In most cases, the process comes in three phases, financing the land, financing construction, and finalizing a construction loan into a permanent loan. Now, because building a custom home is always somewhat uncharted territory, there are pitfalls to watch out for and common mistakes to avoid.
HOW TO FINANCE A CUSTOM HOME & COMMON MISTAKES TO AVOID
Because it can be more difficult to get approved for a new home build than a loan on an existing home, it is important to follow the right steps to help reassure your lender. Since there is no existing asset to use as leverage, the lender has more to lose. But with a decent credit history, and by following our guidance, you’ll be on the right track.
Financing the Land
Some custom home builders will own lots that they hold in reserve for prospective buyers, but most do not. Either way, you will need to buy the land before obtaining a construction loan. If your builder owns the land it can be bundled into the construction loan package, which is more convenient.
Most banks offer land loans, but not all. Keep in mind that many custom home builders also offer in-house financing and may work with you to combine the cost of the land with your build. You will want to compare the terms of the different financing programs available to obtain the best deal. Custom home builders that do have in-house financing may incentivize you to work with them on this part of the project. Also, it will be more convenient to have the entire project financed through a single channel.
A common loan structure you will encounter through credit unions will look like this:
- Loan to Value: 75% to 80%
- Down Payment: 20% to 25%
- Interest Rates: 1% to 2% above prime
Smaller banks are usually the best places to go for these types of loans.

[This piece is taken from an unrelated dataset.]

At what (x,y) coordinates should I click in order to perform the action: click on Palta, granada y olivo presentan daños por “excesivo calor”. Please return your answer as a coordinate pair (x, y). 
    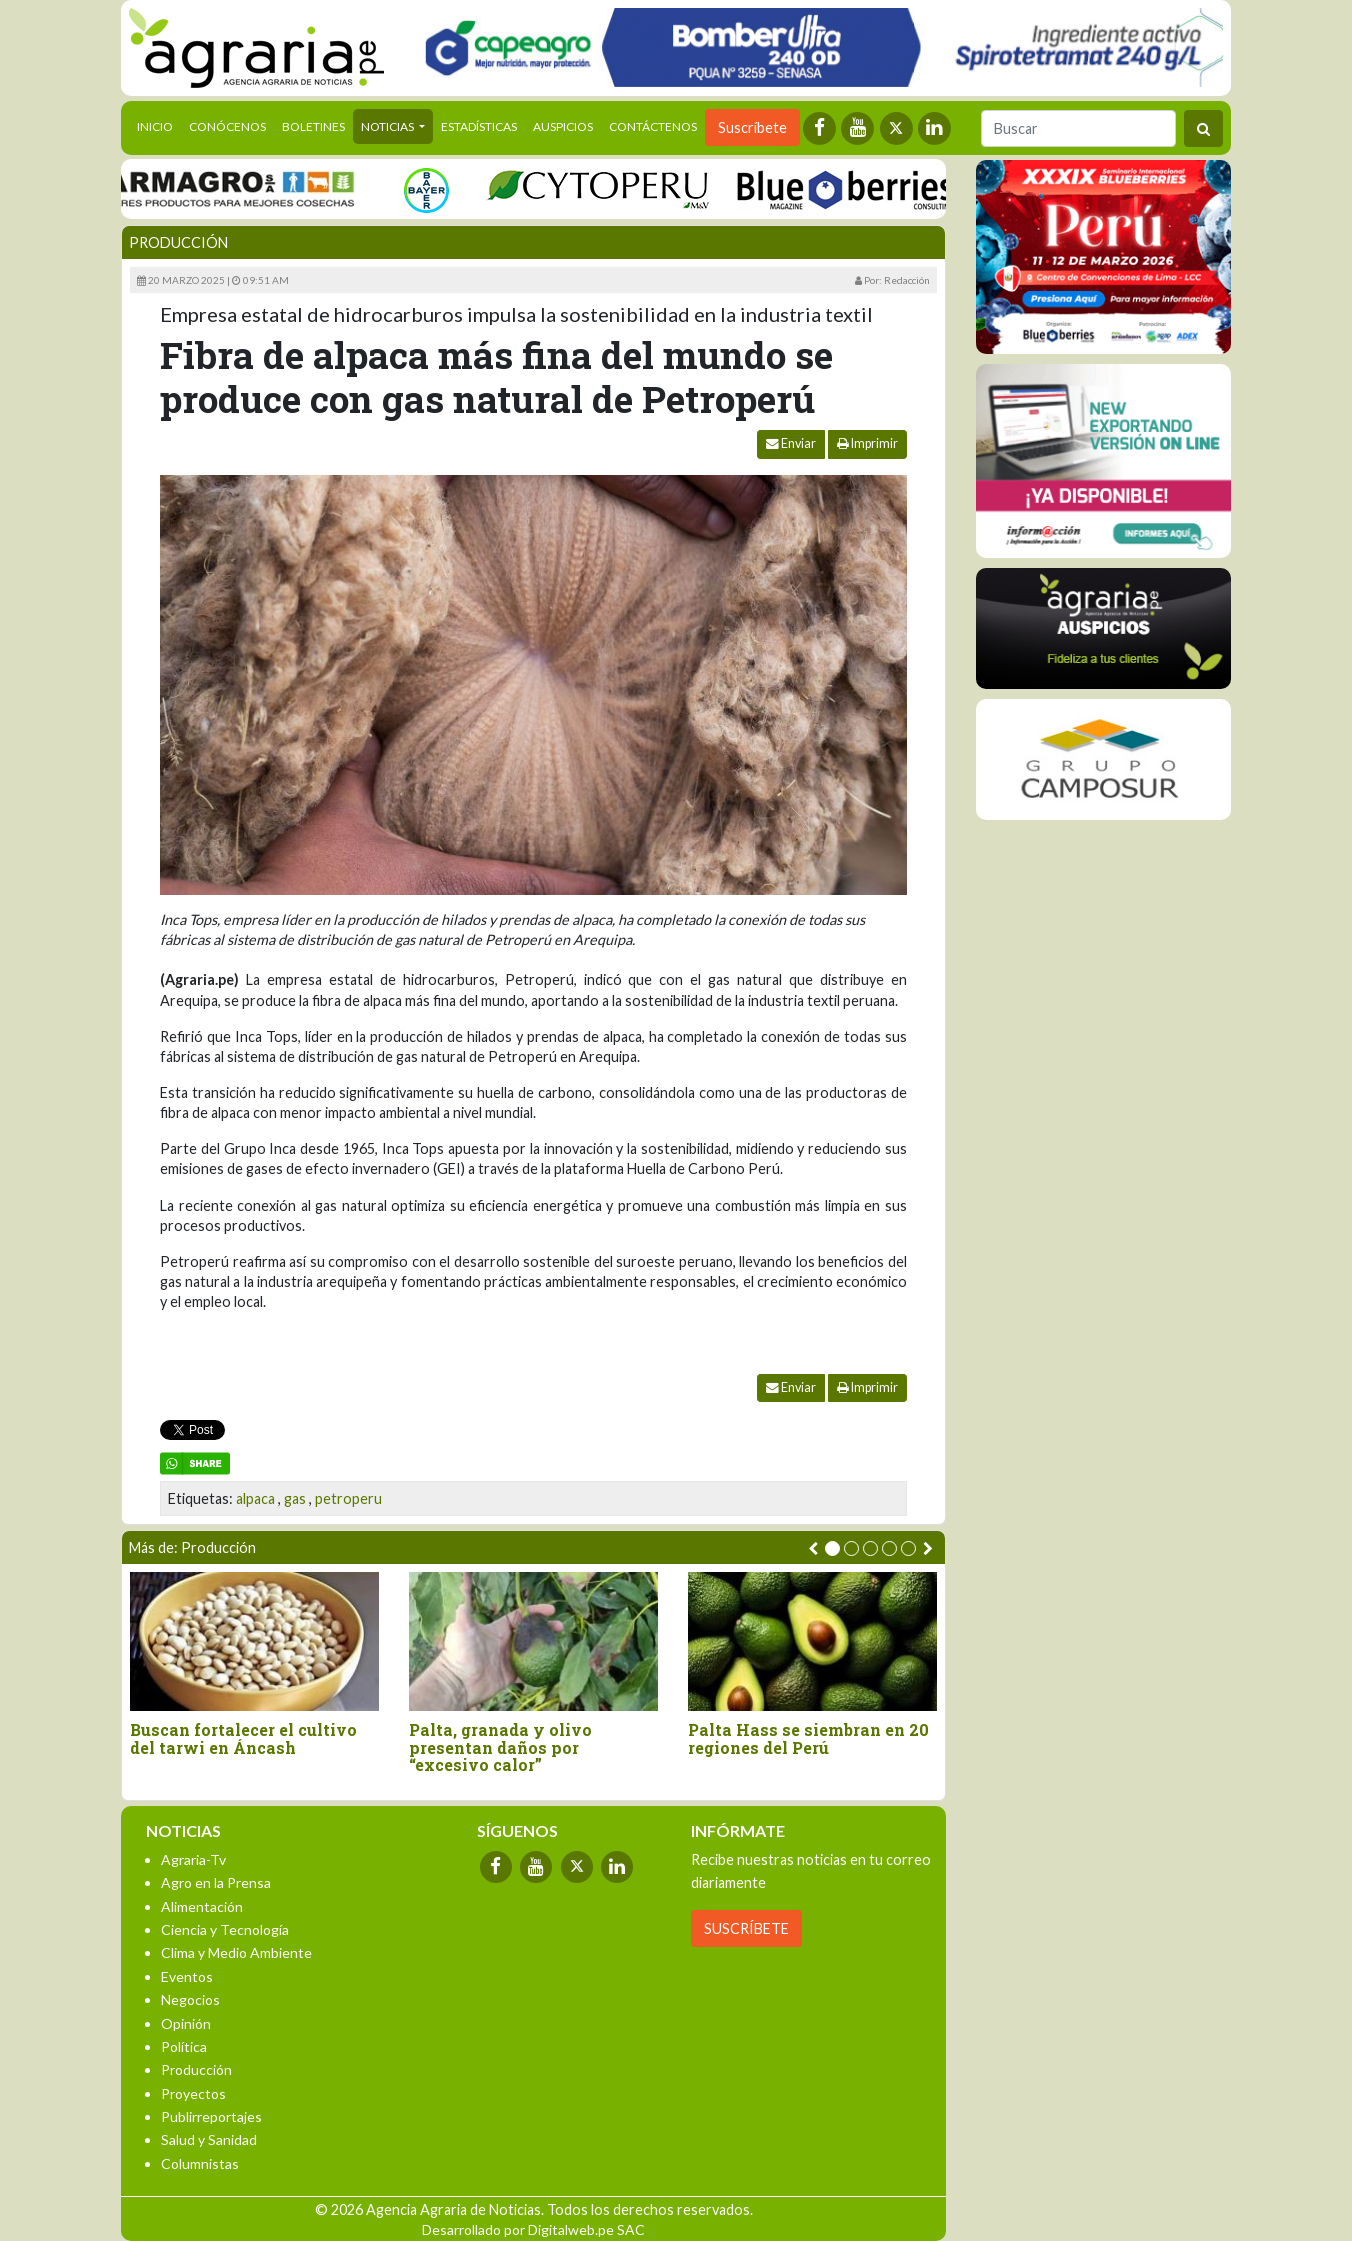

Lenders that prefer them are very fond of these types of loans, but they can be tough to find. Again, it might be best to choose an in-house option with your custom home builder.
They are usually structured as follows:
- Loan to value: 80% to 90%
- One-year term: Short-term, since you refinance after construction is completed
- Down Payment: 10% to 20%
- Interest Rates: 1% to 2% above prime
It is best to plan well ahead for your monthly loan payments which you will make during construction. Bear in mind that these will be small at the beginning of the process and grow each month as the balance comes into parallel with the progress of the build.

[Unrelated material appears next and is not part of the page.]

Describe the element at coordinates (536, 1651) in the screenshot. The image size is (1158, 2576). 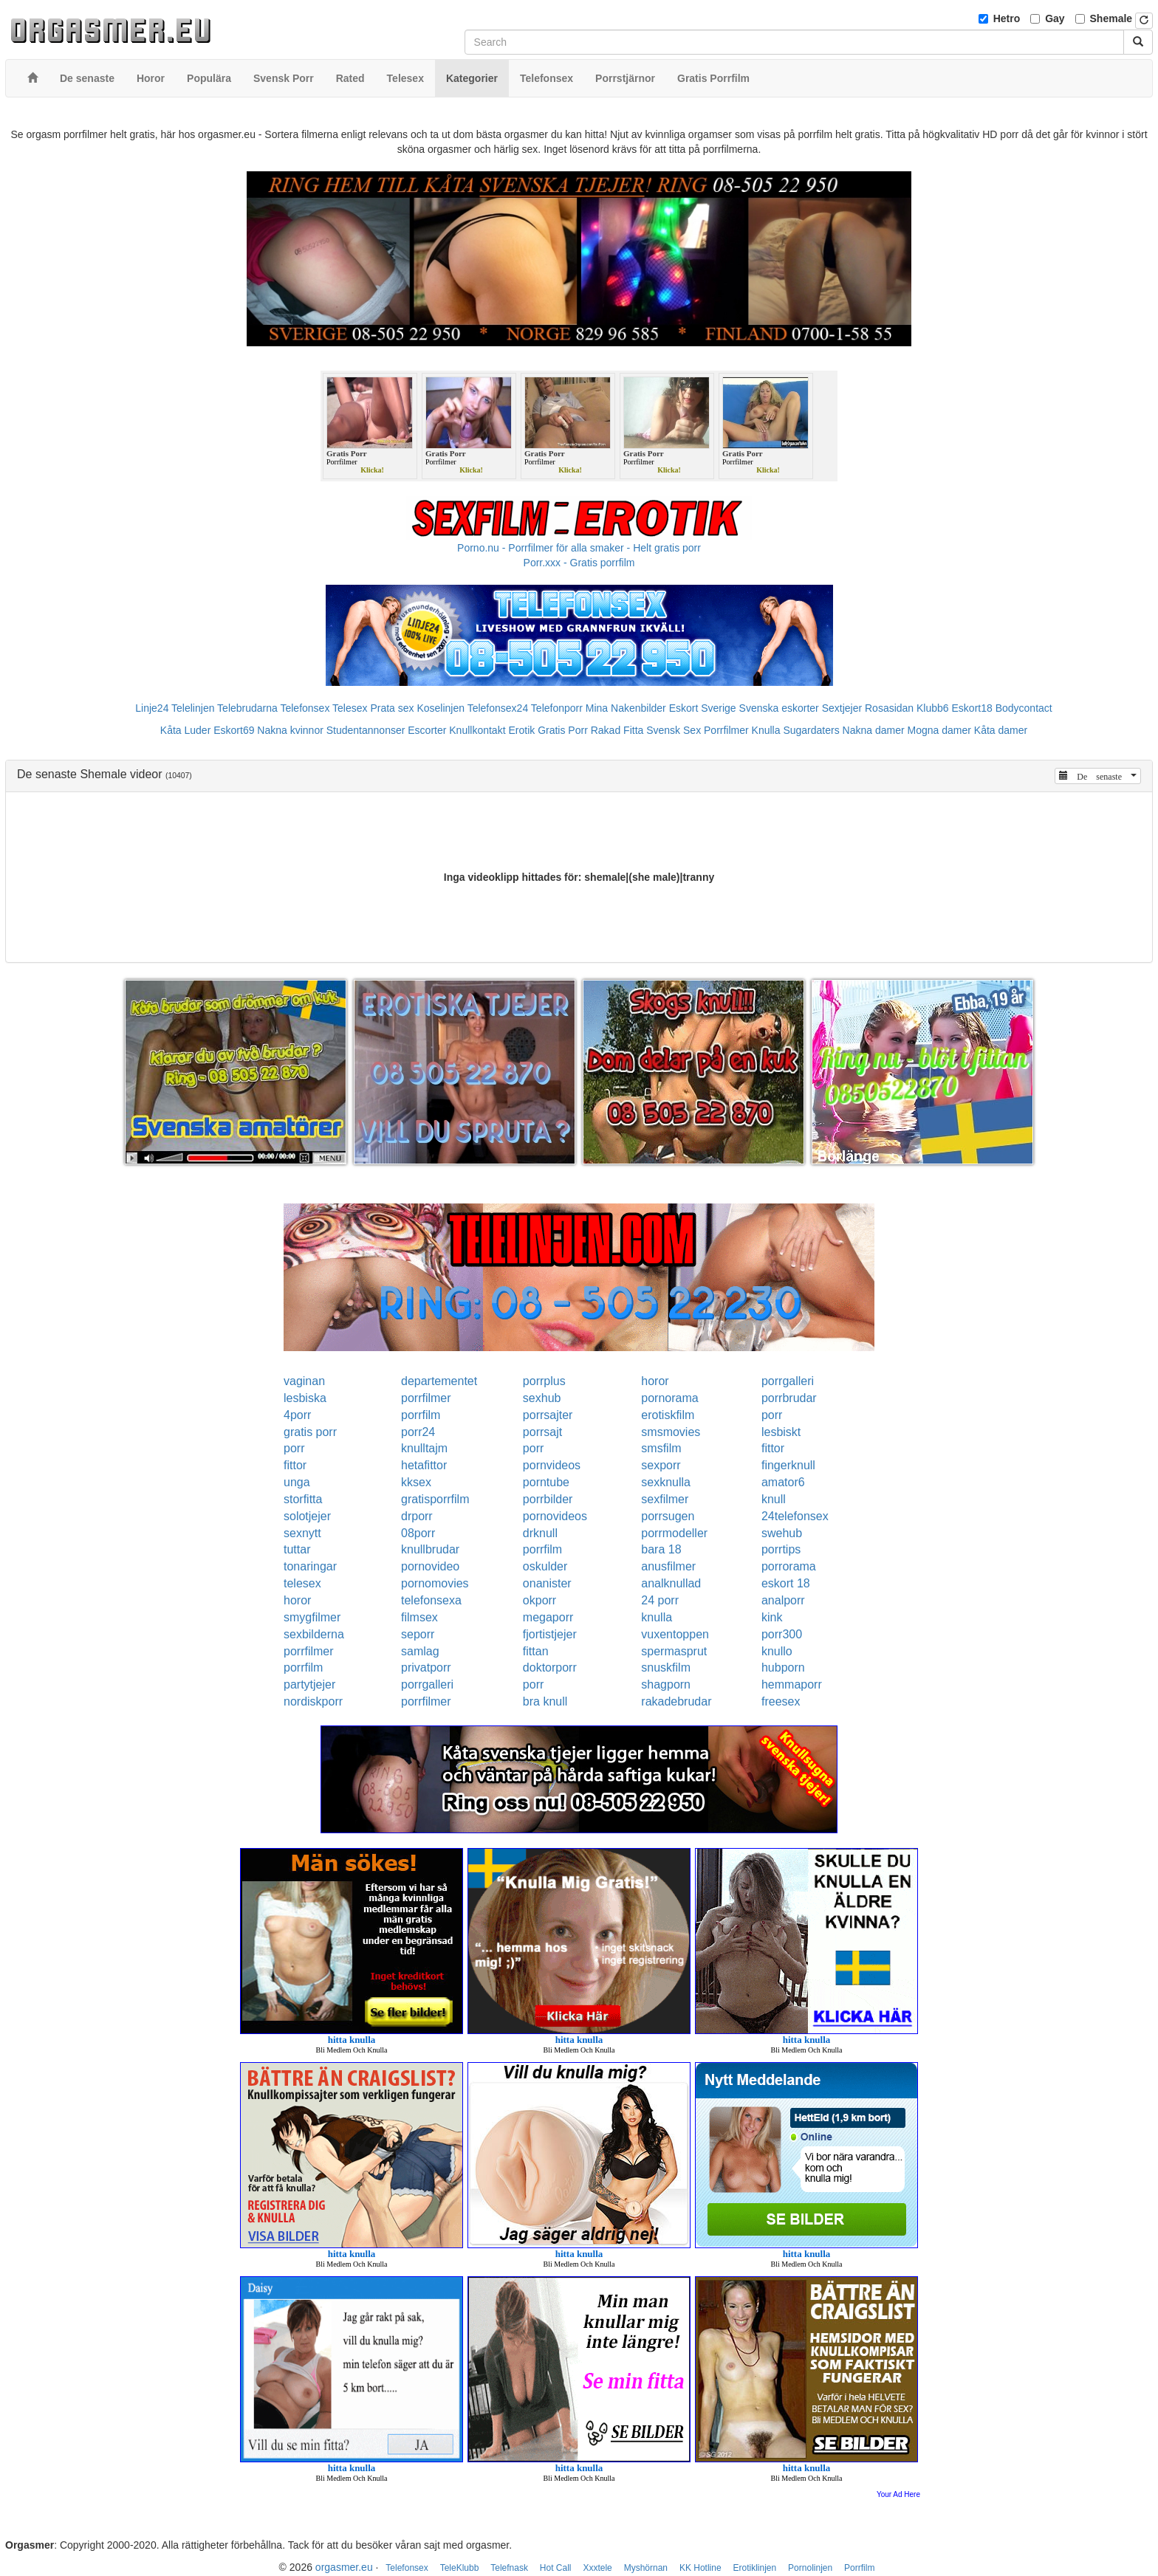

Closing a Construction Loan
After the construction is finished, your loan will be converted into a permanent loan. This is where the financial services you obtained to obtain land, design, and build your home become more like a mortgage. You can refinance or you can combine the construction and permanent loans into a single “one-time-close” loan.

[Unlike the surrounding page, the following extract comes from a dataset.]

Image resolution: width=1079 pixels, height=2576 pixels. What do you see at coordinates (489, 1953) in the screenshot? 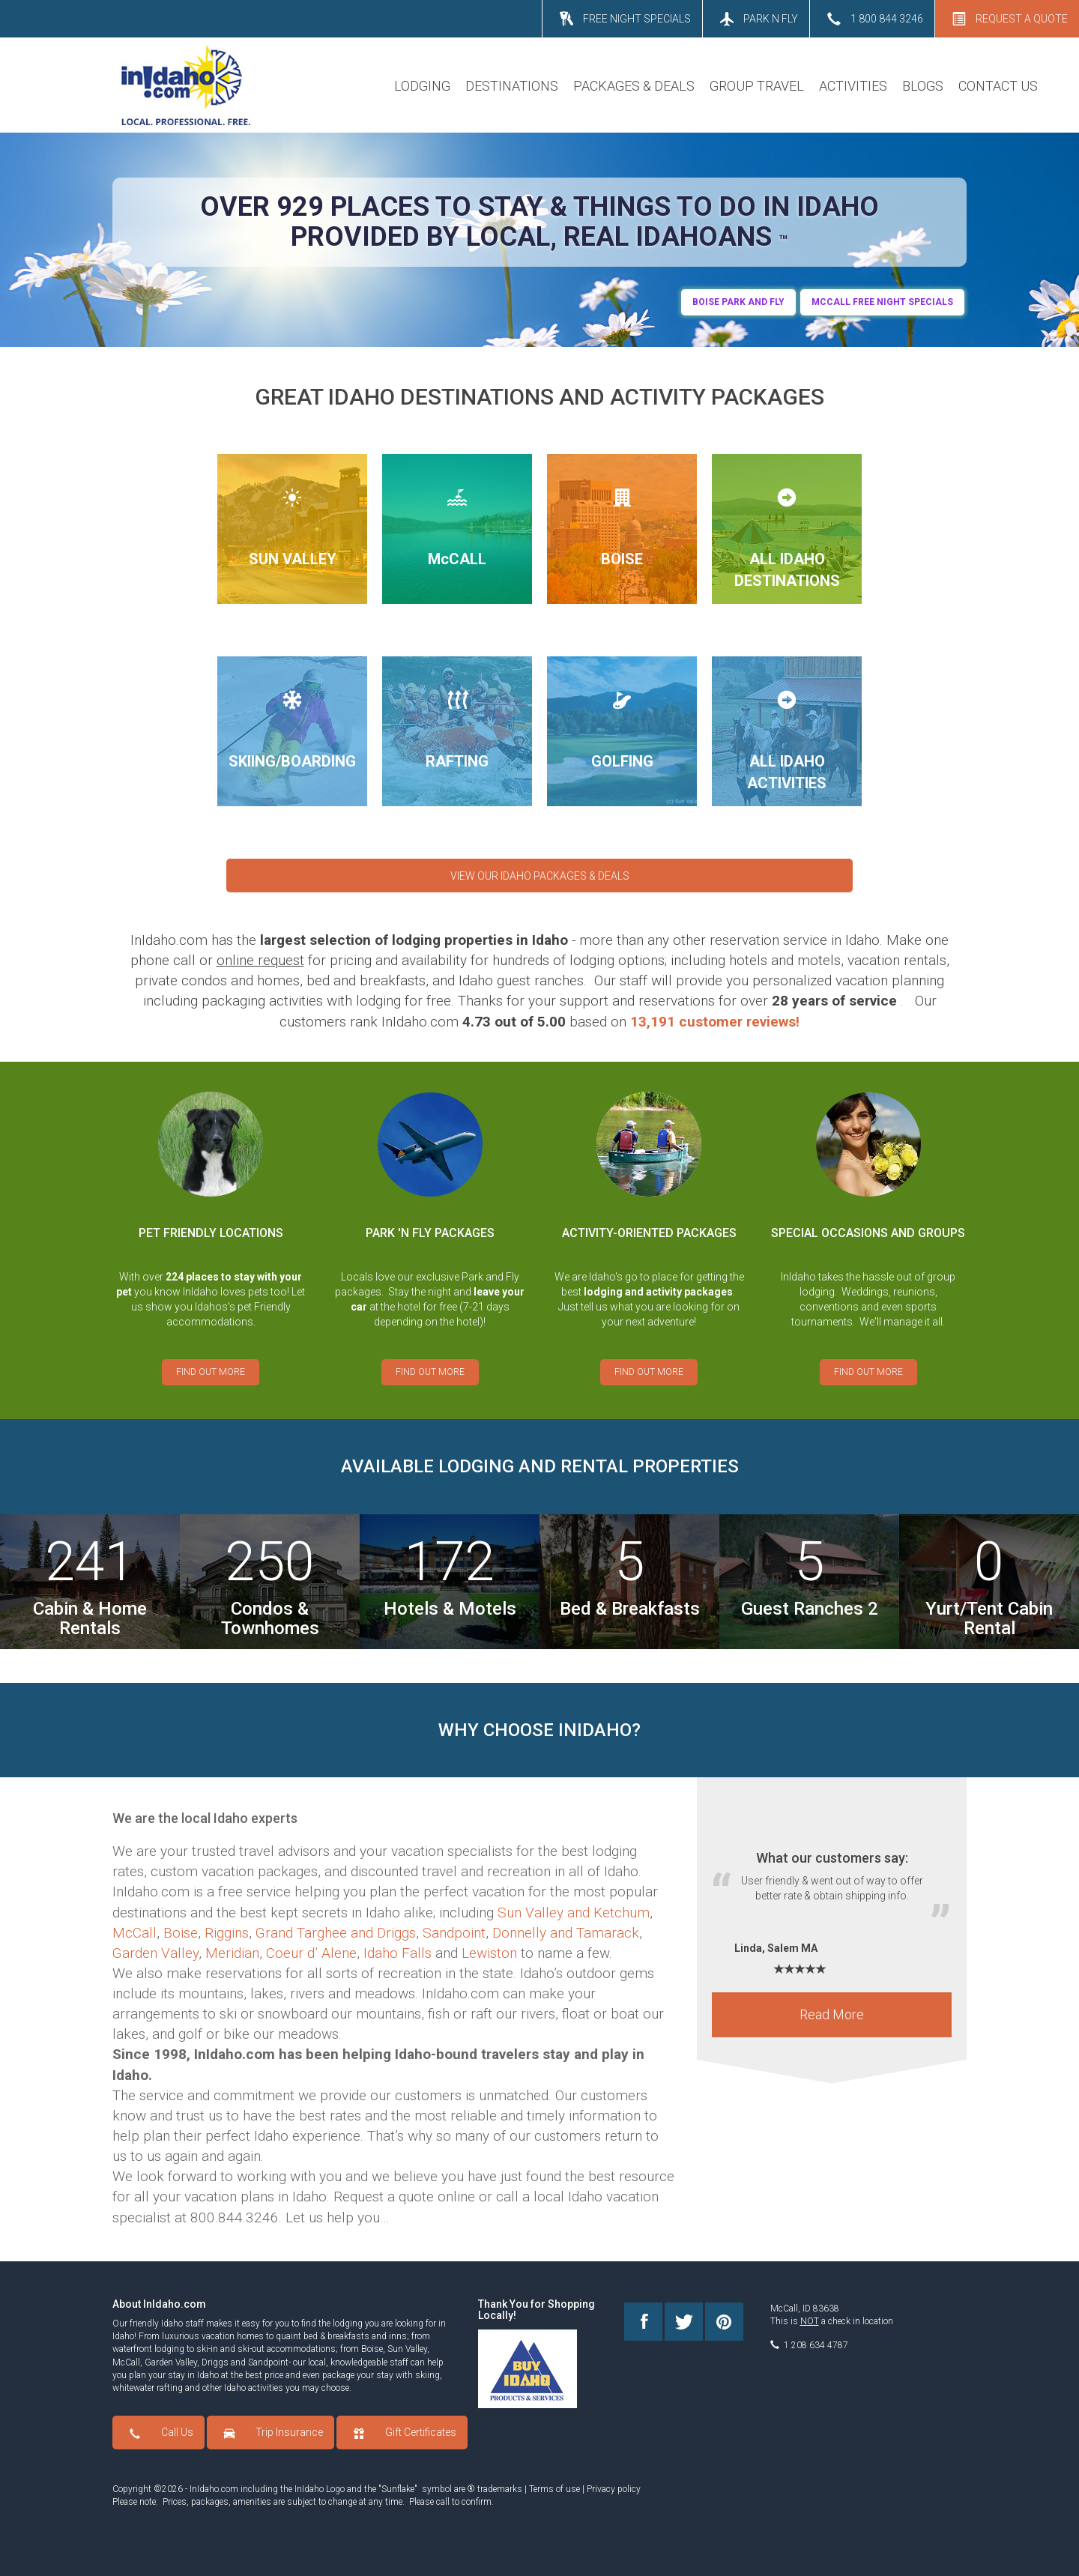
I see `Lewiston` at bounding box center [489, 1953].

Most banks offer 10, 15, 20, and 30 year fixed premiums as well as a list of adjustable-rate packages. Do take the time to review the terms of all the available financing packages before signing on the line. Do not be afraid to take your time to do this, especially since lenders who might take advantage might view impatience as a sign of vulnerability.
COMMON CUSTOM HOME BUILDING MISTAKES TO AVOID
Building a custom home can feel like a dream come true. At the same time, those starry eyes may become blind to some common pitfalls.
Settle Details Before the Build Begins
Things will change during construction. That is a common feature of custom home building. Still, do your best to get all the details hammered out before your team breaks ground. It will minimize guesswork and ease communication.
Do not Overbuild
In designing a custom home, it is easy to go overboard with all the possibilities. Focus on the features you will use and appreciate most before indulging in a large amount of “bucket-list” items.
Leverage Financing Within Reason
It can be easy to take a bigger loan than you are prepared to handle, especially with a custom home. As mentioned above, there is a possibility of engineering setbacks, design changes, and a need to use alternate materials. This will cut into your budget, so you should be prepared to fund your way through them.
Check on Work Progress
It is a good idea to check in with the progress of your build at least once a week. This is your opportunity to make sure things are going to plan. It is also a chance for the foreman to talk to you about any concerns he may have.
Keep Your Feet on the Ground
It’s easy to let your head drift in the clouds when daydreaming about your dream home. Just don’t let your dreaming get in the way of being practical, sensible, and most especially – staying under budget.